The charge is particularly strong by the oppostion party for both of them, but I think it permeates the images the primary voters of both parties hold for Romney and Edwards.
The problem with the charge against Edwards is that it misses any real mark whatsoever. I don’t know that Edwards is any worse than any of the other candidates in terms of “phoniness” (and Mitt Romney is the worst on this score), but if you charged me with lining up the case for Edwards’s phoniness, I could do so easily. Start with the Iraq War Resolution. John Kerry, who was pilloried for his ‘yea’ vote and his subsequent attempts at explaining his frame of “nuance”, had some backing in terms of his deliberations leading up to his vote. He sits in the same camp as, say, Chuck Hagel — who also voted “yea”, also poked around at the issues in Senate committees — and has been retrobate for the Republicans for expressing disfavor toward the Iraq War enterprise. Edwards, meanwhile, blasted full force ahead on the measure, cherrily stood next to the hated Joseph Lieberman and the deal-making Dick Gephardt when the Resolution was borne out, and spent Democratic Party events lecturing the Democratic faithful on behalf of the need to throw out Saddam. He was playing to conventional wisdom, the need to pad out his “Defense” bonafides in a light legislative record — to an extent that went beyond what John Kerry felt he had to do.
Today John Edwards says his vote was a mistake. Which is okay. It is a change of heart that happens to coincide perfectly with popular sentiment and the new conventional wisdom. And it is a change of heart that would be a little better seen as a true change of heart if he had shown — dare I call it Kerry-esque — signs of equivocation in the lead up to the Resolution vote.
The point I make by hashing out his wild swings on the Iraq War resolution is that policy issues such as this better qualify for consideration of this line of attack than what is being peddled at us — which boils down to: He’s running a campaign about poverty AND YET He’s rich and buys expensive things — and spending a good deal of money on his appearance. (The $300 haircut is the classic case.) This is, to quote Mitt Romney, a non sequitur, or a null set, which is that the Republicans apparently believe that Edwards or anyone who runs on a campaign concerning poverty is doing a campaign of Class Envy, positing that Edwards is a hypocrite because he is supposedly railing against the Rich.

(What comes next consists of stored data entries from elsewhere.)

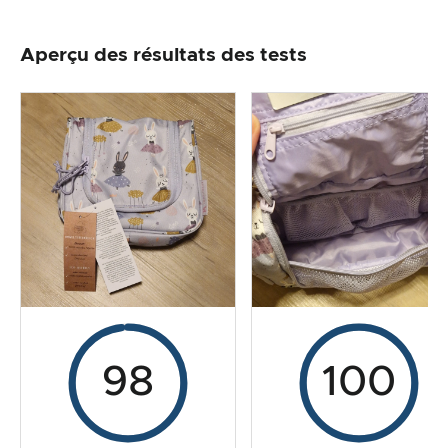
Emballage & contenu
Aperçu des résultats des tests
Traitement des produits & apparence
Le test pratique
Rapport qualité/prix
Résultat global
98
100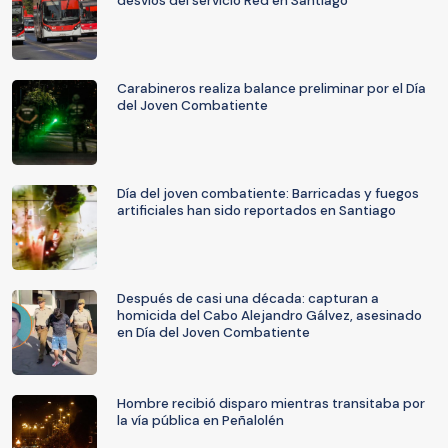
desvíos del servicio Red en Santiago
Carabineros realiza balance preliminar por el Día
del Joven Combatiente
Día del joven combatiente: Barricadas y fuegos
artificiales han sido reportados en Santiago
Después de casi una década: capturan a
homicida del Cabo Alejandro Gálvez, asesinado
en Día del Joven Combatiente
Hombre recibió disparo mientras transitaba por
la vía pública en Peñalolén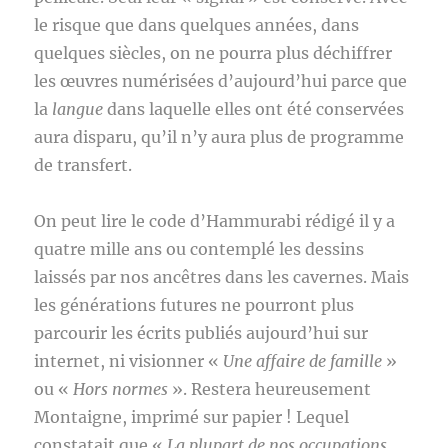
le risque que dans quelques années, dans
quelques siècles, on ne pourra plus déchiffrer
les œuvres numérisées d’aujourd’hui parce que
la
langue
dans laquelle elles ont été conservées
aura disparu, qu’il n’y aura plus de programme
de transfert.
On peut lire le code d’Hammurabi rédigé il y a
quatre mille ans ou contemplé les dessins
laissés par nos ancêtres dans les cavernes. Mais
les générations futures ne pourront plus
parcourir les écrits publiés aujourd’hui sur
internet, ni visionner «
Une affaire de famille
»
ou «
Hors normes
». Restera heureusement
Montaigne, imprimé sur papier ! Lequel
constatait que «
La plupart de nos occupations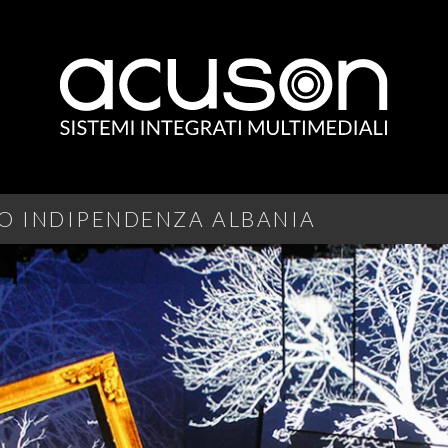
IO INDIPENDENZA ALBANIA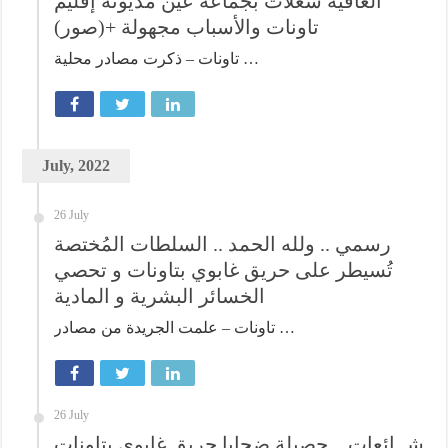
العافية شعلات بجماعة عين مديونة إقليم
تاونات والأسباب مجهولة +(صور)
تاونات – ذكرت مصادر محلية …
July, 2022
26 July
رسمي .. ولله الحمد .. السلطات المُختصة
تُسيطر على حريق غابوي بتاونات و تحصي
الخسائر البشرية و المادية
تاونات – علمت الجريدة من مصادر …
26 July
شــائعات .. حصيلة ضحايا حريق غابوي بتاونات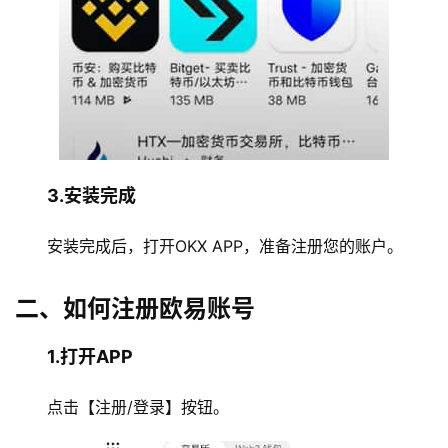
3.安装完成
安装完成后，打开OKX APP，准备注册您的账户。
二、如何注册欧易账号
1.打开APP
点击【注册/登录】按钮。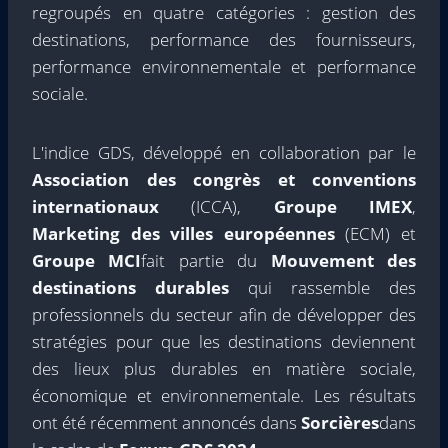
regroupés en quatre catégories : gestion des
destinations, performance des fournisseurs,
performance environnementale et performance
sociale.
L'indice GDS, développé en collaboration par le
Association des congrès et conventions
internationaux
(ICCA),
Groupe IMEX
,
Marketing des villes européennes
(ECM) et
Groupe MCI
fait partie du
Mouvement des
destinations durables
qui rassemble des
professionnels du secteur afin de développer des
stratégies pour que les destinations deviennent
des lieux plus durables en matière sociale,
économique et environnementale. Les résultats
ont été récemment annoncés dans
Sorcières
dans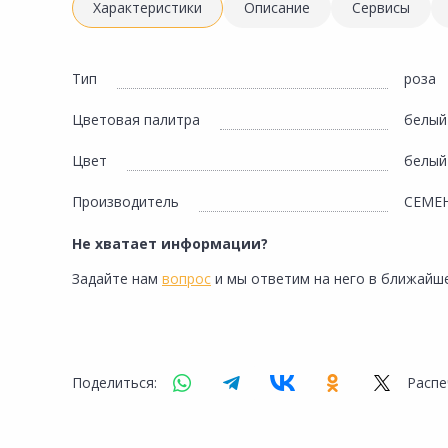
Инженерная электрика
Характеристики
Описание
Сервисы
Вентиляция, климатическое оборудование
Освещение
Тип
роза
Отопление, водоснабжение, канализация
Цветовая палитра
белый
Сантехника, мебель для ванной комнаты
Цвет
белый
Сауны и бани
Производитель
СЕМЕН
Интерьер, текстиль, камины, оформление
окон, картины
Не хватает информации?
Хранение и порядок
Задайте нам
вопрос
и мы ответим на него в ближайше
Товары для дома, подарки, бытовая химия
Кухни, мойки, смесители, бытовая техника
Туризм и отдых
Поделиться:
Распе
Автотовары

I could dredge up Ann Coulter’s crudest version of this line of thinking within the confrontation Elizabeth Edwards made on Chris Matthew’s show, but I do not see any reason to. The higher brow version was in the guise of the recent news article that posited Edwards’s anti-poverty program as a cynical bridge to his election campaign, which it may as well be, but — as the Edwards faithful pointed out — it didn’t bother to survey those it affected.